* **ACTIVITY**:
Each line of the records below that holds "February" should be returned.

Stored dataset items
BEGIN
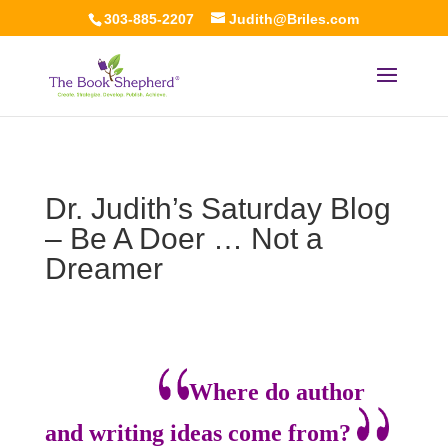
303-885-2207
Judith@Briles.com
Dr. Judith’s Saturday Blog
– Be A Doer … Not a
Dreamer
Where do author
and writing ideas come from?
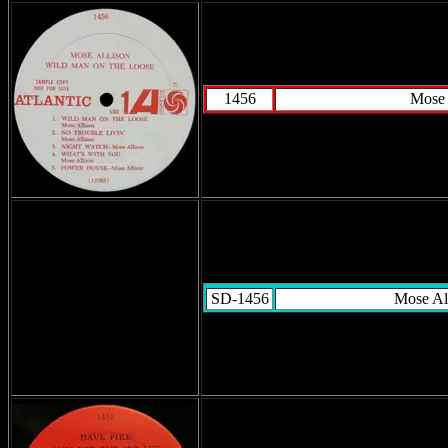
1456
Mose 
SD-1456
Mose Al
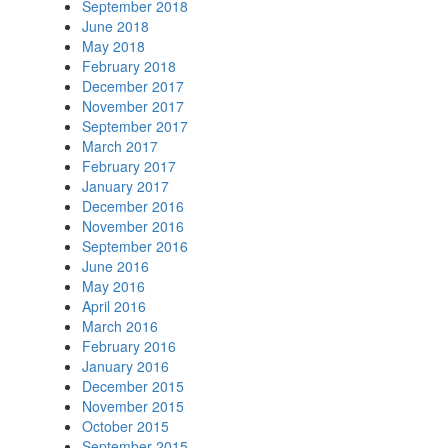
September 2018
June 2018
May 2018
February 2018
December 2017
November 2017
September 2017
March 2017
February 2017
January 2017
December 2016
November 2016
September 2016
June 2016
May 2016
April 2016
March 2016
February 2016
January 2016
December 2015
November 2015
October 2015
September 2015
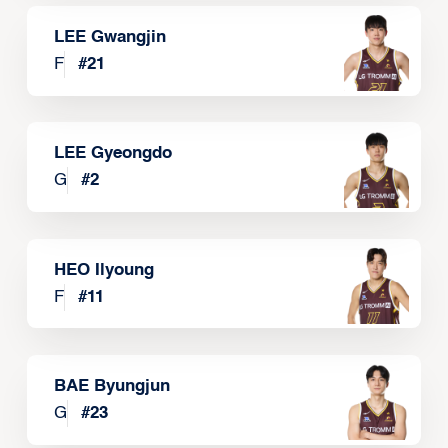
LEE Gwangjin
F
#
21
LEE Gyeongdo
G
#
2
HEO Ilyoung
F
#
11
BAE Byungjun
G
#
23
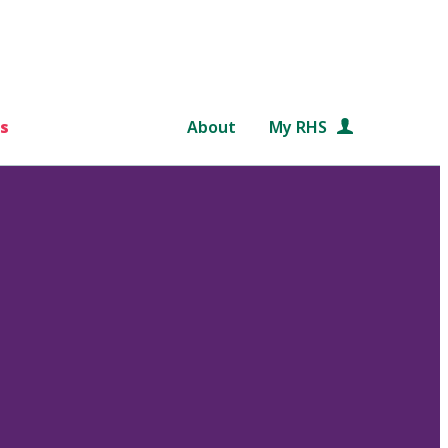
s
About
My RHS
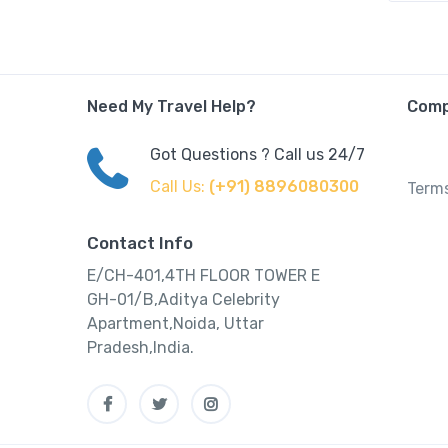
Need My Travel Help?
Com
Got Questions ? Call us 24/7
Call Us:
(+91) 8896080300
Terms
Contact Info
E/CH-401,4TH FLOOR TOWER E
GH-01/B,Aditya Celebrity
Apartment,Noida, Uttar
Pradesh,India.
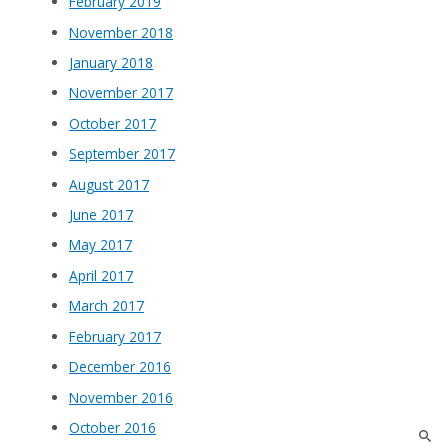
February 2019
November 2018
January 2018
November 2017
October 2017
September 2017
August 2017
June 2017
May 2017
April 2017
March 2017
February 2017
December 2016
November 2016
October 2016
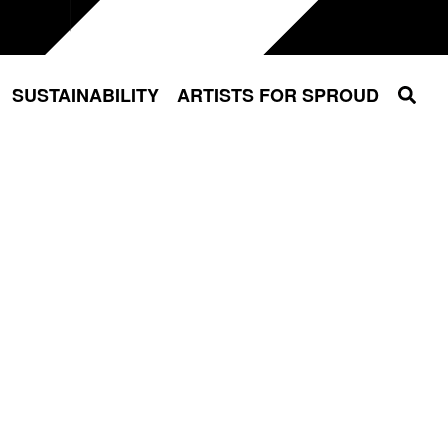
Sear
SUSTAINABILITY
ARTISTS FOR SPROUD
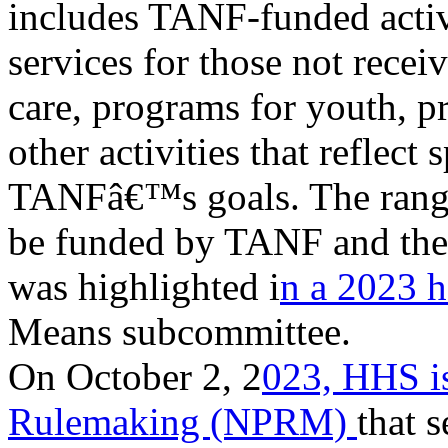
includes TANF-funded activ
services for those not receiv
care, programs for youth, p
other activities that reflect
TANFâ€™s goals. The range 
be funded by TANF and the 
was highlighted i
n a 2023 
Means subcommittee.
On October 2, 2
023, HHS is
Rulemaking (NPRM)
that 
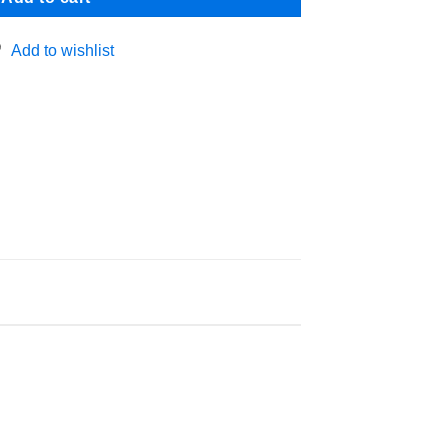
Add to wishlist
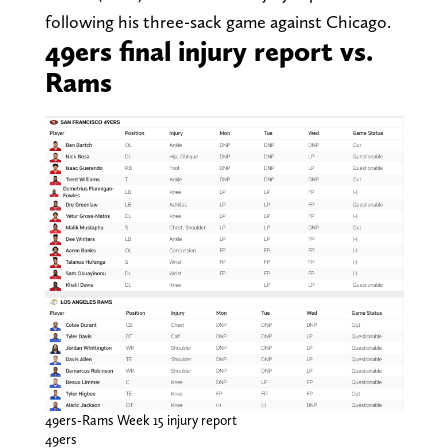
following his three-sack game against Chicago.
49ers final injury report vs.
Rams
49ers-Rams Week 15 injury report
49ers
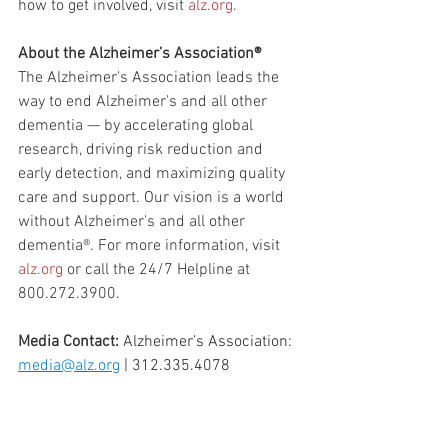
how to get involved, visit 
alz.org
.
About the Alzheimer’s Association®
The Alzheimer's Association leads the 
way to end Alzheimer's and all other 
dementia — by accelerating global 
research, driving risk reduction and 
early detection, and maximizing quality 
care and support. Our vision is a world 
without Alzheimer's and all other 
dementia®. For more information, visit 
alz.org
 or call the 24/7 Helpline at 
800.272.3900.
Media Contact:
Alzheimer’s Association: 
media@alz.org
 | 312.335.4078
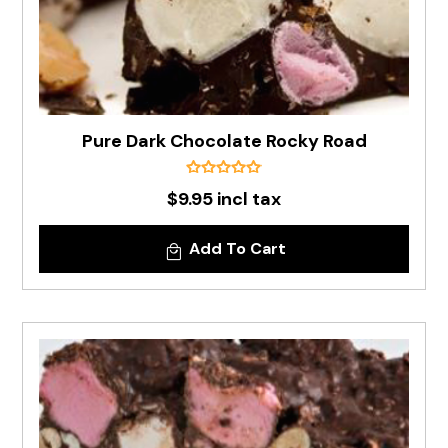
Pure Dark Chocolate Rocky Road
$9.95 incl tax
Add To Cart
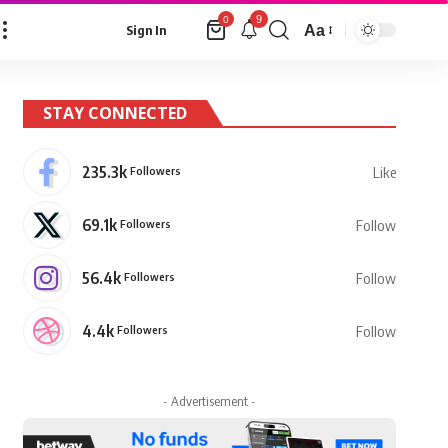
9
0
Aa
Sign In
Font
Resizer
STAY CONNECTED
235.3k
Followers
Like
69.1k
Followers
Follow
56.4k
Followers
Follow
4.4k
Followers
Follow
- Advertisement -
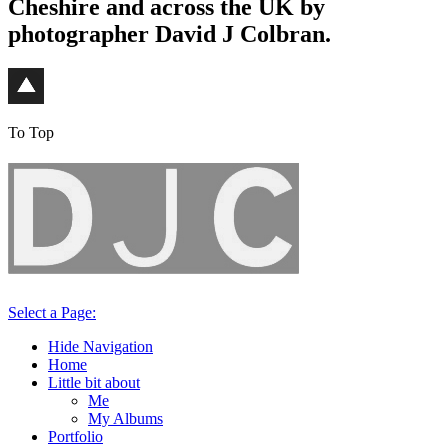
Cheshire and across the UK by
photographer David J Colbran.
To Top
Select a Page:
Hide Navigation
Home
Little bit about
Me
My Albums
Portfolio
END
* **ANSWER SECTION**:
February 2018
February 2017
February 2016
February 2019
February 2017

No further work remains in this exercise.